Michigan actually threw picks on five consecutive throws, counting a Vincent Smith halfback pass at the goal line. That was one of two times the Wolverines reached Notre Dame's 10-yard line in the first half, yet did not score.
That failure to capitalize is crushing in a seven-point game.
"This was the worst game of my career," Robinson said.
Robinson smiled on the sideline, even in the midst of his pick streak. He did his best to regroup, to stay composed. But his play became unglued.
The frustrating thing for Michigan is, these struggles aren't new. Robinson hasn't had a night quite this bad, but it does fit a pattern.
Robinson is just 82-of-168 passing (48.8 percent) for eight touchdowns and 13 interceptions in seven games away from Ann Arbor the past two years. His team averages 19.4 points in those games, and 40.1 at home.
Michigan, likewise, is 3-4 on the road and 10-0 at home.
The turnovers against Notre Dame spoiled what otherwise was an improved performance from the defense. It forced two turnovers, doubling its season total, and held the Irish to just 239 yards, including 94 on the ground. It forced ND to bench its quarterback, Everett Golson.
But it wasn't enough. Robinson's miscues were the death knell for a team whose fortunes ebb and flow with the play of its quarterback.
Offensive coordinator Al Borges has called Robinson "intoxicating," because of what he can do with his feet. And when he's firing, Michigan can rout teams such as UMass.

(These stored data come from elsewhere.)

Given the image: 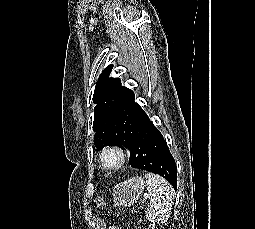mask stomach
<instances>
[{
    "label": "stomach",
    "instance_id": "1",
    "mask_svg": "<svg viewBox=\"0 0 255 229\" xmlns=\"http://www.w3.org/2000/svg\"><path fill=\"white\" fill-rule=\"evenodd\" d=\"M145 188L141 177H133L117 184L113 190L115 206L129 207L134 205Z\"/></svg>",
    "mask_w": 255,
    "mask_h": 229
}]
</instances>
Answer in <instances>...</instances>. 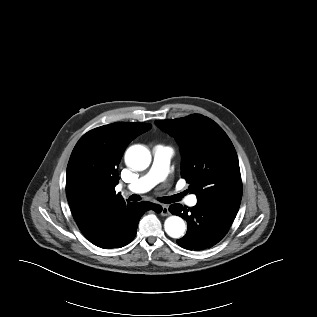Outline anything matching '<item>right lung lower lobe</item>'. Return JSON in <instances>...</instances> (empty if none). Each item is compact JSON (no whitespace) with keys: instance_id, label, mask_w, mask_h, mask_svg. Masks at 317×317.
Returning <instances> with one entry per match:
<instances>
[{"instance_id":"right-lung-lower-lobe-1","label":"right lung lower lobe","mask_w":317,"mask_h":317,"mask_svg":"<svg viewBox=\"0 0 317 317\" xmlns=\"http://www.w3.org/2000/svg\"><path fill=\"white\" fill-rule=\"evenodd\" d=\"M71 209L83 235L91 243L104 249L121 248L130 243L145 211H162L160 205L150 202L103 206L97 199H86Z\"/></svg>"}]
</instances>
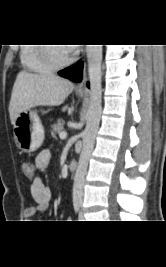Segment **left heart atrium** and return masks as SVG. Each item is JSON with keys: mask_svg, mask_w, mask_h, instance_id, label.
I'll use <instances>...</instances> for the list:
<instances>
[{"mask_svg": "<svg viewBox=\"0 0 166 267\" xmlns=\"http://www.w3.org/2000/svg\"><path fill=\"white\" fill-rule=\"evenodd\" d=\"M70 51H72L74 48L73 47H70V48H68Z\"/></svg>", "mask_w": 166, "mask_h": 267, "instance_id": "obj_1", "label": "left heart atrium"}]
</instances>
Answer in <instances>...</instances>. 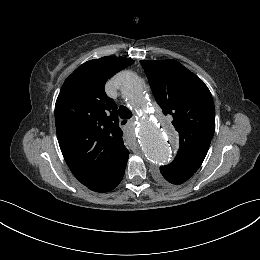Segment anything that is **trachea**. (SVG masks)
Returning a JSON list of instances; mask_svg holds the SVG:
<instances>
[{
	"instance_id": "3493384b",
	"label": "trachea",
	"mask_w": 260,
	"mask_h": 260,
	"mask_svg": "<svg viewBox=\"0 0 260 260\" xmlns=\"http://www.w3.org/2000/svg\"><path fill=\"white\" fill-rule=\"evenodd\" d=\"M118 112L120 117L123 119H129L132 117V112L125 106H120Z\"/></svg>"
}]
</instances>
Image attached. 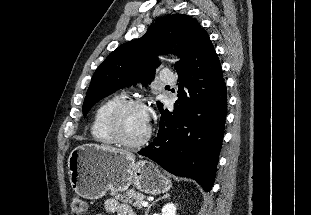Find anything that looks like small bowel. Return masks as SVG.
<instances>
[{"instance_id":"1","label":"small bowel","mask_w":311,"mask_h":215,"mask_svg":"<svg viewBox=\"0 0 311 215\" xmlns=\"http://www.w3.org/2000/svg\"><path fill=\"white\" fill-rule=\"evenodd\" d=\"M135 215L133 209L126 204H121L115 199H108L105 202L104 213H97L96 215Z\"/></svg>"}]
</instances>
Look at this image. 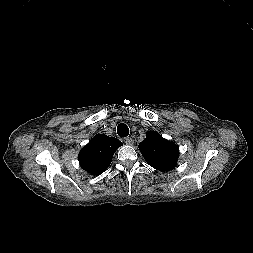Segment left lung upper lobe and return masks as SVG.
Returning a JSON list of instances; mask_svg holds the SVG:
<instances>
[{"instance_id":"5c2ea615","label":"left lung upper lobe","mask_w":253,"mask_h":253,"mask_svg":"<svg viewBox=\"0 0 253 253\" xmlns=\"http://www.w3.org/2000/svg\"><path fill=\"white\" fill-rule=\"evenodd\" d=\"M139 149L146 162L159 171H169L177 164L178 146L164 139L159 133L150 131Z\"/></svg>"}]
</instances>
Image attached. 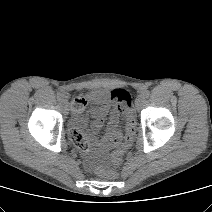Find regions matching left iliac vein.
I'll list each match as a JSON object with an SVG mask.
<instances>
[{"label": "left iliac vein", "instance_id": "obj_1", "mask_svg": "<svg viewBox=\"0 0 212 212\" xmlns=\"http://www.w3.org/2000/svg\"><path fill=\"white\" fill-rule=\"evenodd\" d=\"M144 102H145V97L142 94L138 95L135 100L136 109L140 110L143 107Z\"/></svg>", "mask_w": 212, "mask_h": 212}]
</instances>
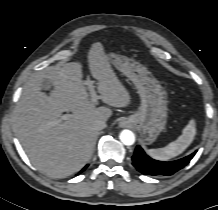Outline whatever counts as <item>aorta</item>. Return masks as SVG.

But when he's not, the Wolverines don't stand a chance.
Notre Dame further proved that, joining the likes of Alabama, Michigan State and others the past couple years. Those teams forced him to pass, and Robinson continues to fail.
Will he ever figure this out?
"Whatever it takes to win," Robinson said. "Whatever it takes for the team to win, that's what I'm going to do."
He's running out of time to prove it in a consistent way.